Another native of the Netherlands, Vinks, suggested reimbursement and infrastructure as factors in the discrepancy. In the United States, “pathology is doing the tests, but they’re not incentivized to do interpretation, because they’re being reimbursed very little. Plus pathologists are not trained in doing this.” Vinks formerly ran a centralized therapeutic drug monitoring toxicology service for the city of The Hague, comprising five hospitals, 18 nursing homes, one children’s hospital, and two psychiatric clinics. In Europe “the clinical pharmacy people have their own labs, so they run the TDM. And they see it as part of their job not only to provide a number but also provide a decent interpretation.” That interpretation is important, he emphasized. “A physician cannot do anything with [just] a number. The interpretive step and bringing it back to the physician in a format that he or she can really understand and use is a whole different type of great opportunity—with some challenges.”

Others acknowledged that reimbursement is lacking in the United States but noted that the overall cost for TDM is low for this drug. “Medicare only covers the immunosuppressant drug costs for disabled patients—usually kidney patients, due to disability qualification—or those qualified for Medicare by age. And then, only for the first 3 years post transplant,” Maynard said. However, “the drug is not as expensive [to monitor] as the other drugs.” Shaw shares this sentiment. “The cost to monitor this medicine is relatively small when you compare it to the cost of rehospitalization or extra visits to the hospital,” he said. “It’s dollars of cost; it’s not hundreds or thousands of dollars of cost.”

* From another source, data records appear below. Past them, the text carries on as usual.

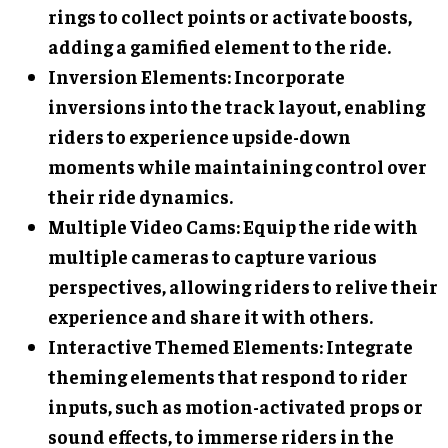
rings to collect points or activate boosts,
adding a gamified element to the ride.
Inversion Elements
: Incorporate
inversions into the track layout, enabling
riders to experience upside-down
moments while maintaining control over
their ride dynamics.
Multiple Video Cams
: Equip the ride with
multiple cameras to capture various
perspectives, allowing riders to relive their
experience and share it with others.
Interactive Themed Elements
: Integrate
theming elements that respond to rider
inputs, such as motion-activated props or
sound effects, to immerse riders in the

Concentration Fluctuations

The real question, however, is whether monitoring has an impact on organ rejection rates. This is a difficult question, because the current cocktail of antirejection medications is so effective, noted Shaw, who also served as a technical expert for the AHRQ report. “We now have the lowest rates of acute rejection in the history of the field. The challenge for immunosuppressant drug monitoring is all the greater, since there still is no reliable test of immune system suppression, a pharmacodynamic type of test,” he said. “The need for periodically checking MPA concentration exposure, in my view, is to know if your patient is getting an adequate exposure to this immunosuppressive drug,” he explained. “This is relevant because this drug, like the others, has wide pharmacokinetic variability. You don’t know how much it will vary from month to month within a given patient until you track it.”

Clinicians at Shaw’s center order MPA concentration monitoring in renal and heart transplant patients and some other transplant patients, and his laboratory provides the service for several other centers. “Our MPA therapeutic drug monitoring database has accumulated MPA concentration data over time for each of those patients, such that we have a good handle on the within-patient variability, and it ranges anywhere from a coefficient of variation of about 10% up to 75%. One important goal of TDM is to reduce that variability. In addition to tracking MPA concentrations for each patient, our database has at least 20 demographic and clinical characteristics for each monitored patient. This permits ready review of the individual patient’s history and permits reporting of individualized interpretation of the MPA concentration data.”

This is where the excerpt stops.